Pay periods. They’re a crucial part of your payroll, and sometimes the thing that keeps your employees going from one day to the next. A lot depends on accurate and consistent payroll — the obvious accounting duties, taxes for both employer and workers, and even employee morale. 2020 is a leap year, and while leap years are great for keeping our calendar on track, they can cause headaches for employers by increasing the number of pay periods in a year. It may not be commonly thought to ask how many pay periods are in this year, but it’s an important question with real consequences.
What Is a Pay Period?
A pay period is a length of time in which employees’ work accrues before receiving a paycheck for their services. Pay periods are often different for different people. Hourly employees get paid for all the hours they worked during their pay period — these paychecks can vary widely in size depending on how many shifts the employee worked and whether there was overtime or modified pay. For salaried employees, paychecks tend to be more stable, as they are simply the employee’s yearly salary divided by the number of pay periods in a year. All this information is easily accessible through check stubs you should be creating as a part of payroll. (If you aren’t sending out paystubs, check out our paystub generator.)
How Many Pay Periods Are in a Year?
Pay periods vary in length. There are annual pay periods (with one period per year) monthly pay periods (one period per month) and then two that appear similar but are noticeably different: semi-monthly and bi-weekly.
A semi-monthly pay period has 24 pay periods in a year — two each month. But because months don’t run on a perfect 4-week schedule, this can take longer or shorter lengths of time between paychecks for a business’ employees. To improve convenience and dependability of payroll for employees, many business owners choose to use a bi-weekly pay period, paying employees every two weeks on the same day of the week.
The Bi-Weekly Pay Period
There are typically 26 pay periods in a bi-weekly pay schedule. Occasionally, 27 pay periods can be created if a business’ payday lines up with the edges of the calendar year. This problem is compounded by leap years, which add 1/7 probability that your business will end up with 27 pay periods.

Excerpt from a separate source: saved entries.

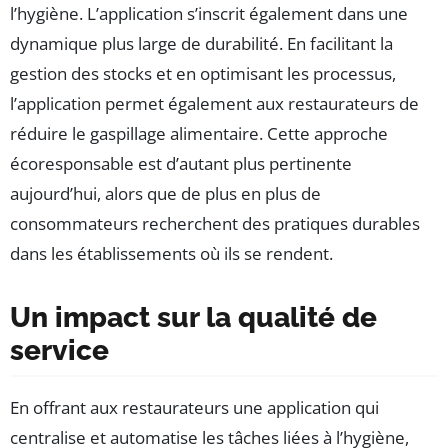
l’hygiène. L’application s’inscrit également dans une
dynamique plus large de durabilité. En facilitant la
gestion des stocks et en optimisant les processus,
l’application permet également aux restaurateurs de
réduire le gaspillage alimentaire. Cette approche
écoresponsable est d’autant plus pertinente
aujourd’hui, alors que de plus en plus de
consommateurs recherchent des pratiques durables
dans les établissements où ils se rendent.
Un impact sur la qualité de
service
En offrant aux restaurateurs une application qui
centralise et automatise les tâches liées à l’hygiène,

Are There 27 Pay Periods in 2020?
Because 2020 is a leap year, chances of your business having a 27 pay period year is increased. If you have a pay period ending on a Wednesday or a Thursday, it’s likely you’ll have 27 periods. Check into your business’ specific schedule to be sure.
Why Are 27 Pay Periods a Problem?
One more pay period in a year isn’t an issue for hourly workers. However, it does present an issue for salaried employees: they are used to a specific amount coming in each paycheck, but if the company was to pay them the same amount 27 times instead of 26, it would result in over-paying the employee.
The Key Is Communication
As long as you are aware of how many pay periods are in a given year, you have nothing to worry about. As a business owner, you have a few options, but you need to be proactive and get out in front of the issue. Explain clearly to your employees what is happening and you’ll avoid issues in payroll and HR. With an extra pay period, you can either add the paycheck to your employees’ typical salary and consider it a bonus, or you can re-divide your workforce’s salaries by 27 instead of 26. Both of these courses should be taken with extreme transparency.

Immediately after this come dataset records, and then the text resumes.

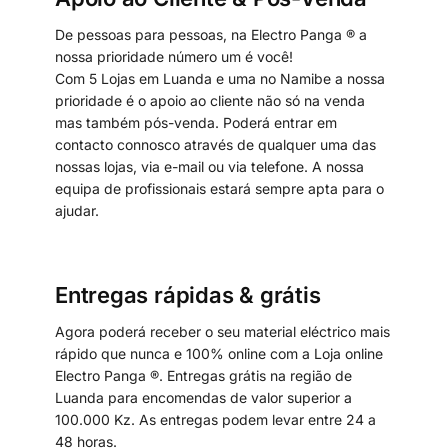
De pessoas para pessoas, na Electro Panga ® a
nossa prioridade número um é você!
Com 5 Lojas em Luanda e uma no Namibe a nossa
prioridade é o apoio ao cliente não só na venda
mas também pós-venda. Poderá entrar em
contacto connosco através de qualquer uma das
nossas lojas, via e-mail ou via telefone. A nossa
equipa de profissionais estará sempre apta para o
ajudar.
Entregas rápidas & grátis
Agora poderá receber o seu material eléctrico mais
rápido que nunca e 100% online com a Loja online
Electro Panga ®. Entregas grátis na região de
Luanda para encomendas de valor superior a
100.000 Kz. As entregas podem levar entre 24 a
48 horas.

If you decide to add to their wages? Make sure they know it’s happening. They’ll appreciate your generosity and it will boost morale.
Probably more importantly, if you choose to subdivide the checks further be extremely upfront with your salaried employees. Workers on salary know the exact number they expect to see in their bank account on payday, and if it looks like you shorted them nearly four percent of their pay they’ll be filing complaints to HR within the hour. Be direct and clear: They’ll be getting another paycheck this year and their salary stays the same. Nobody is getting shortchanged.
Consequences of Mishandling Payroll
Many of your employees rely on consistent payroll to keep their lives underway. If you pull even four percent of the rug out from under them, not only could it hurt morale in the company — it could hurt people. Being upfront at the onset of a 27 √ year will make a huge difference.
From a business management perspective, you need to prepare for the small but crucial changes an extra pay period can create. It can affect the amount of taxes paid (by both employee and employer) as well as employee benefits. Make sure you don’t over-contribute to employee 401k accounts if you offer a match — overpaying past the legal limit can cause headaches in accounting and payroll.
Just make sure that you know when your company’s “27 paycheck year” will be, and prepare accordingly. However you choose to distribute pay, be clear, transparent, and kind.